No really, they do. Consider this passage from a David Limbaugh column of February, 2003:
Some have suggested the conservatives’ hawkishness toward Saddam Hussein can be traced to their search, since the end of the Cold War, for new bogeymen to replace the Soviet Communists as the focus of their aggressive propensities. They’re wrong.
If you change one word at the end (to They’re “right,” or “smart,” or “teh roxxor”), you have a cogent and factual statement of rare directness that would’ve been difficult to arrive at by accident. (The preceding link features Francis Fukuyama making that very admission about the Cold War and bogeymen.) In truth, American conservatism is unable to exist without a constant parade of threats and enemies, without claiming a perpetual state of siege in which America is at all times imperiled by a uniquely evil and powerful adversary.
Limbaugh might be a professional barnyard rube, but like any other well-connected conservative, he knows the hollowness and ideological panic that took hold following the collapse of Soviet communism, the longing for a “new Pearl Harbor,” and the consummate rise of neoconservatism as the dominant force in American foreign policy.
The late-period Saddam Hussein was just a more ridiculous threat than most, and required an extra degree of bosh and flim-flammery, especially from pundits like the Limbaughs.
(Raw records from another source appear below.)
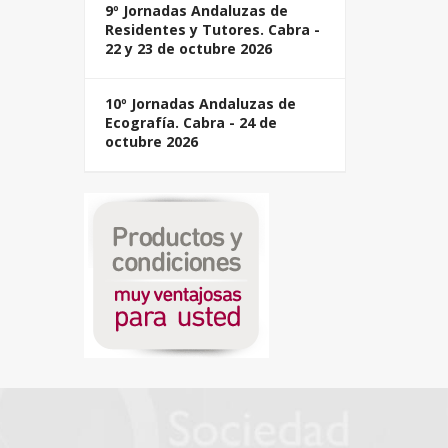
9º Jornadas Andaluzas de
Residentes y Tutores. Cabra -
22 y 23 de octubre 2026
10º Jornadas Andaluzas de
Ecografía. Cabra - 24 de
octubre 2026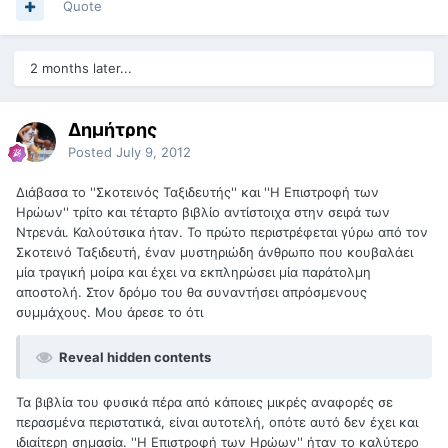
Quote
2 months later...
Δημήτρης
Posted
July 9, 2012
Διάβασα το ''Σκοτεινός Ταξιδευτής'' και ''Η Επιστροφή των
Ηρώων'' τρίτο και τέταρτο βιβλίο αντίστοιχα στην σειρά των
Ντρενάι. Καλούτσικα ήταν. Το πρώτο περιστρέφεται γύρω από τον
Σκοτεινό Ταξιδευτή, έναν μυστηριώδη άνθρωπο που κουβαλάει
μία τραγική μοίρα και έχει να εκπληρώσει μία παράτολμη
αποστολή. Στον δρόμο του θα συναντήσει απρόσμενους
συμμάχους. Μου άρεσε το ότι
Reveal hidden contents
Τα βιβλία του φυσικά πέρα από κάποιες μικρές αναφορές σε
περασμένα περιστατικά, είναι αυτοτελή, οπότε αυτό δεν έχει και
ιδιαίτερη σημασία. ''Η Επιστροφή των Ηρώων'' ήταν το καλύτερο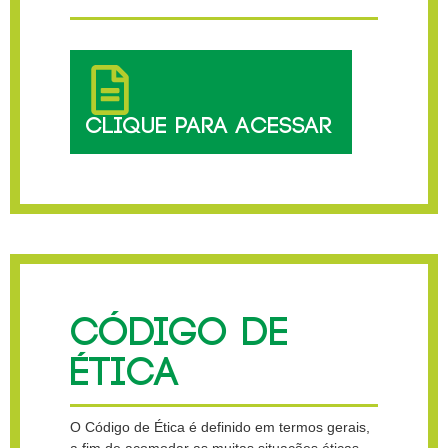
CLIQUE PARA ACESSAR
CÓDIGO DE
ÉTICA
O Código de Ética é definido em termos gerais,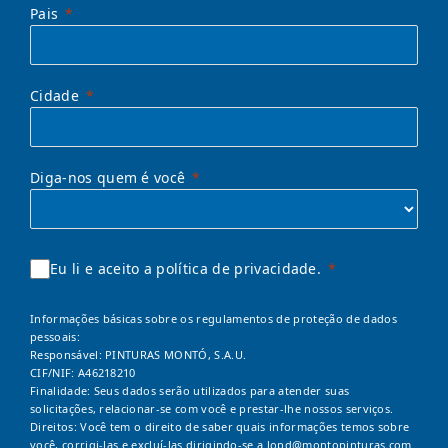
Pais
Cidade
Diga-nos quem é você
Eu li e aceito a política de privacidade.
Informações básicas sobre os regulamentos de proteção de dados
pessoais:
Responsável: PINTURAS MONTÓ, S.A.U.
CIF/NIF: A46218210
Finalidade: Seus dados serão utilizados para atender suas
solicitações, relacionar-se com você e prestar-lhe nossos serviços.
Direitos: Você tem o direito de saber quais informações temos sobre
você, corrigi-las e excluí-las dirigindo-se a
lopd@montopinturas.com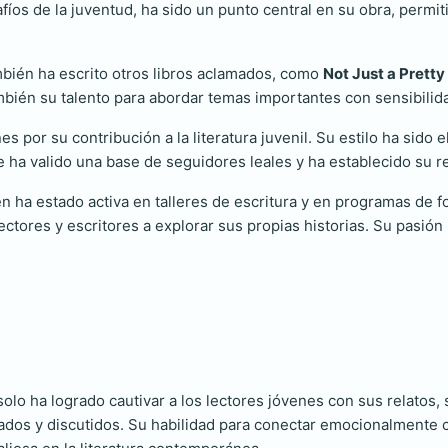
fíos de la juventud, ha sido un punto central en su obra, permiti
ambién ha escrito otros libros aclamados, como
Not Just a Pretty
ambién su talento para abordar temas importantes con sensibilid
s por su contribución a la literatura juvenil. Su estilo ha sido
 ha valido una base de seguidores leales y ha establecido su rep
n ha estado activa en talleres de escritura y en programas de 
tores y escritores a explorar sus propias historias. Su pasión 
 solo ha logrado cautivar a los lectores jóvenes con sus relatos
rados y discutidos. Su habilidad para conectar emocionalmente 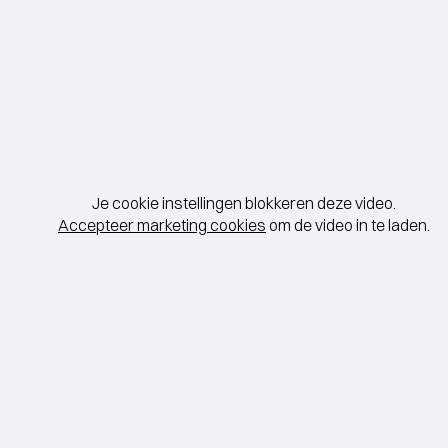
Je cookie instellingen blokkeren deze video.
Accepteer marketing cookies
om de video in te laden.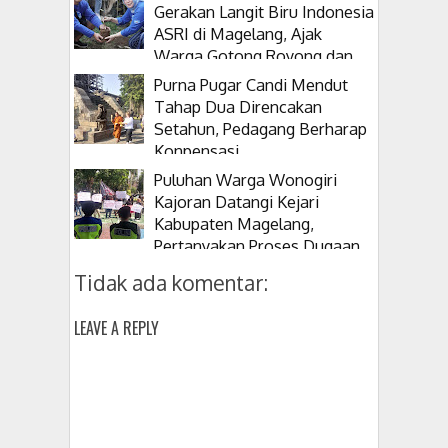
Gerakan Langit Biru Indonesia
ASRI di Magelang, Ajak
Warga Gotong Royong dan
Tanam Pohon
Purna Pugar Candi Mendut
Tahap Dua Direncakan
Setahun, Pedagang Berharap
Konpensasi
Puluhan Warga Wonogiri
Kajoran Datangi Kejari
Kabupaten Magelang,
Pertanyakan Proses Dugaan
Korupsi Kepala Desanya
Tidak ada komentar:
LEAVE A REPLY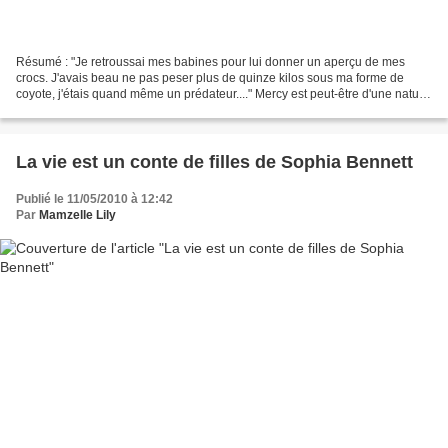
Résumé : "Je retroussai mes babines pour lui donner un aperçu de mes
crocs. J'avais beau ne pas peser plus de quinze kilos sous ma forme de
coyote, j'étais quand même un prédateur...." Mercy est peut-être d'une nature
changeante mais elle a la loyauté...
La vie est un conte de filles de Sophia Bennett
Publié le 11/05/2010 à 12:42
Par
Mamzelle Lily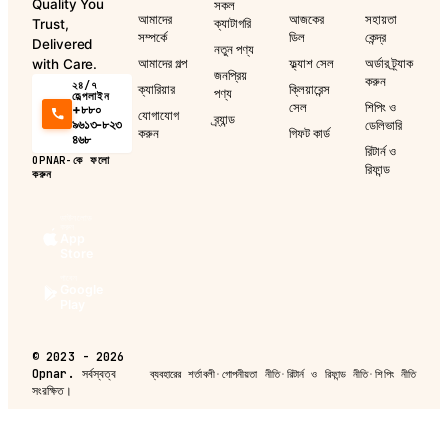
Quality You
সকল
আমাদের
আজকের
সহায়তা
ক্যাটাগরি
Trust,
সম্পর্কে
ডিল
কেন্দ্র
Delivered
নতুন পণ্য
আমাদের গল্প
ফ্ল্যাশ সেল
অর্ডার ট্র্যাক
with Care.
জনপ্রিয়
করুন
২৪/৭
ক্যারিয়ার
ক্লিয়ারেন্স
পণ্য
হেল্পলাইন
সেল
শিপিং ও
+৮৮০
যোগাযোগ
ব্র্যান্ড
৯৬১৩-৮২৩
ডেলিভারি
করুন
গিফট কার্ড
৪৬৮
রিটার্ন ও
OPNAR-কে ফলো
রিফান্ড
করুন
ডাউনলোড
করুন
App
Store
পাবেন
Google
Play
©
2023 - 2026
Opnar.
সর্বস্বত্ব
ব্যবহারের শর্তাবলী
·
গোপনীয়তা নীতি
·
রিটার্ন ও রিফান্ড নীতি
·
শিপিং নীতি
সংরক্ষিত।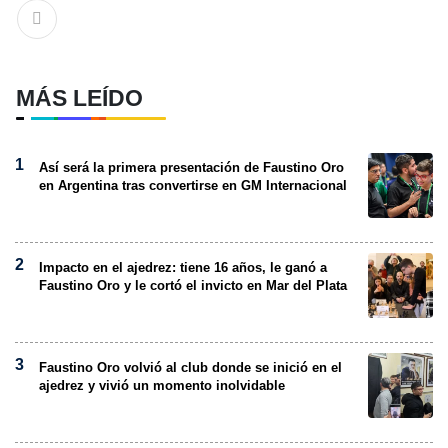
MÁS LEÍDO
Así será la primera presentación de Faustino Oro
en Argentina tras convertirse en GM Internacional
Impacto en el ajedrez: tiene 16 años, le ganó a
Faustino Oro y le cortó el invicto en Mar del Plata
Faustino Oro volvió al club donde se inició en el
ajedrez y vivió un momento inolvidable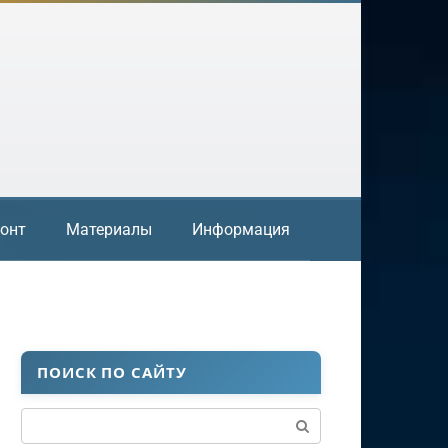
онт
Материалы
Информация
ПОИСК ПО САЙТУ
Поиск: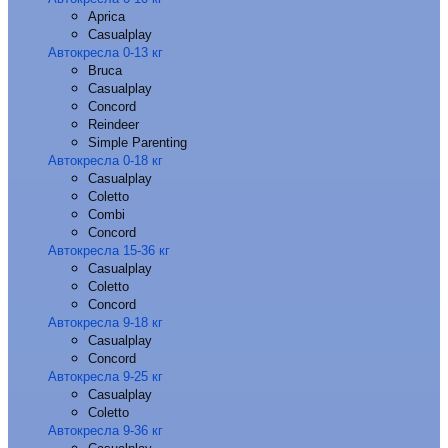
Aprica
Casualplay
Автокресла 0-13 кг
Bruca
Casualplay
Concord
Reindeer
Simple Parenting
Автокресла 0-18 кг
Casualplay
Coletto
Combi
Concord
Автокресла 15-36 кг
Casualplay
Coletto
Concord
Автокресла 9-18 кг
Casualplay
Concord
Автокресла 9-25 кг
Casualplay
Coletto
Автокресла 9-36 кг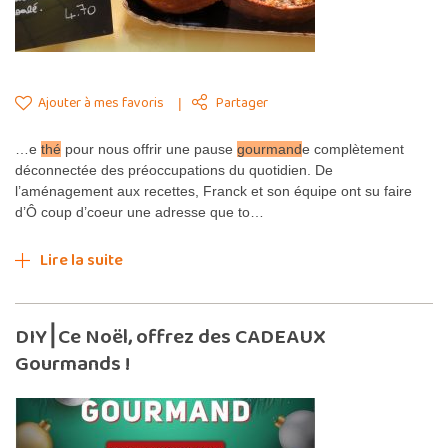
Ajouter à mes favoris
Partager
…e
thé
pour nous offrir une pause
gourmand
e complètement
déconnectée des préoccupations du quotidien. De
l’aménagement aux recettes, Franck et son équipe ont su faire
d’Ô coup d’coeur une adresse que to…
Lire la suite
DIY⎮Ce Noël, offrez des CADEAUX
Gourmands !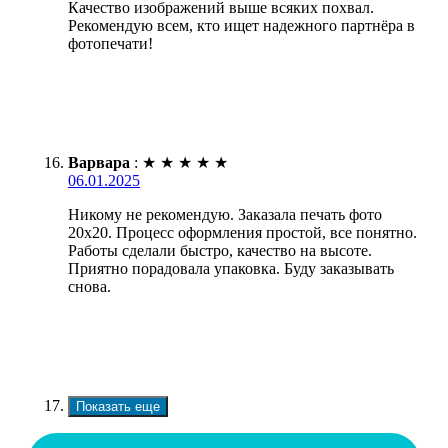
Качество изображений выше всяких похвал.
Рекомендую всем, кто ищет надежного партнёра в
фотопечати!
Варвара
:
★
★
★
★
★
06.01.2025
Никому не рекомендую. Заказала печать фото
20х20. Процесс оформления простой, все понятно.
Работы сделали быстро, качество на высоте.
Приятно порадовала упаковка. Буду заказывать
снова.
Показать еще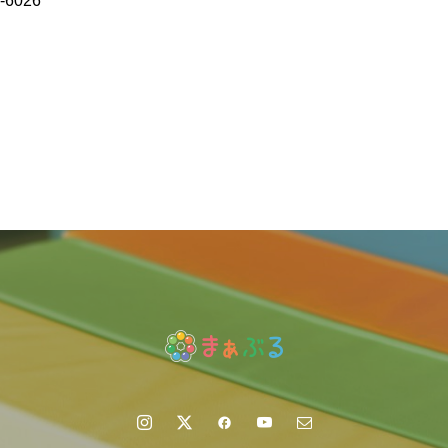
-6026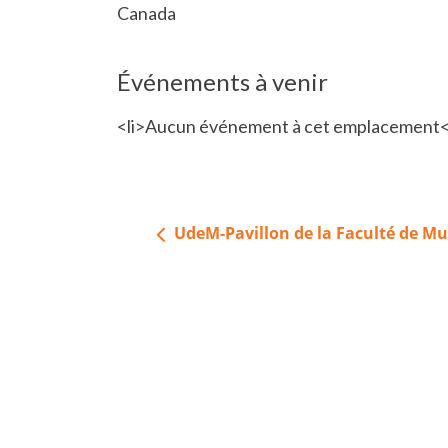
Canada
Événements à venir
<li>Aucun événement à cet emplacement<
Navigation
UdeM-Pavillon de la Faculté de M
de
l’article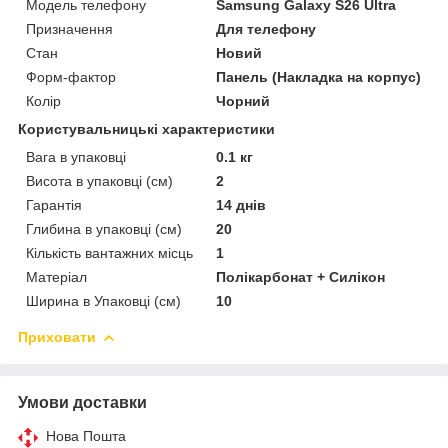
Модель телефону
Samsung Galaxy S26 Ultra
Призначення
Для телефону
Стан
Новий
Форм-фактор
Панель (Накладка на корпус)
Колір
Чорний
Користувальницькі характеристики
Вага в упаковці
0.1 кг
Висота в упаковці (см)
2
Гарантія
14 днів
Глибина в упаковці (см)
20
Кількість вантажних місць
1
Матеріал
Полікарбонат + Силікон
Ширина в Упаковці (см)
10
Приховати
Умови доставки
Нова Пошта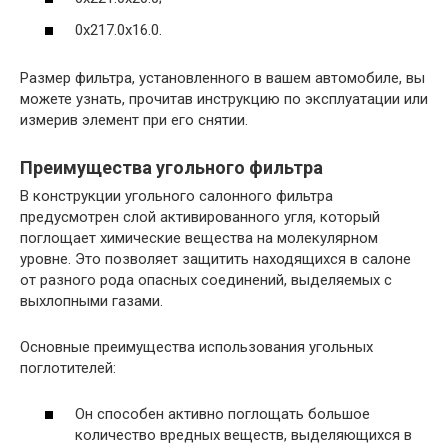
0x217.0x16.0.
Размер фильтра, установленного в вашем автомобиле, вы
можете узнать, прочитав инструкцию по эксплуатации или
измерив элемент при его снятии.
Преимущества угольного фильтра
В конструкции угольного салонного фильтра
предусмотрен слой активированного угля, который
поглощает химические вещества на молекулярном
уровне. Это позволяет защитить находящихся в салоне
от разного рода опасных соединений, выделяемых с
выхлопными газами.
Основные преимущества использования угольных
поглотителей:
Он способен активно поглощать большое
количество вредных веществ, выделяющихся в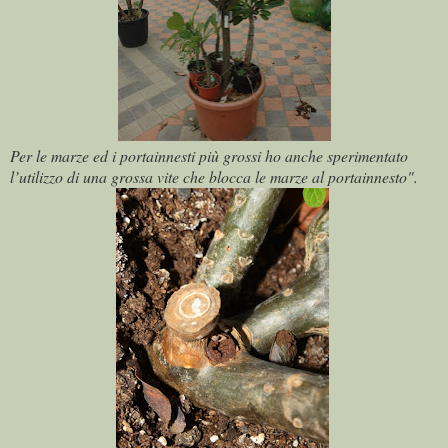
Per le marze ed i portainnesti più grossi ho anche sperimentato
l’utilizzo di una grossa vite che blocca le marze al portainnesto".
But watch now with sympathy as David tries valiantly to blame the failure in Iraq on unspecified ‘Democrats,’ and seemingly fails to convince even himself. This represents a watermark in middle-lowbrow Republican opinion, circa late 2006 — it’s the best (as in, objectively the worst) that a true huckster like Limbaugh can come up with at this historical moment, even with the wider-than-average latitude that he enjoys for manipulating his readership.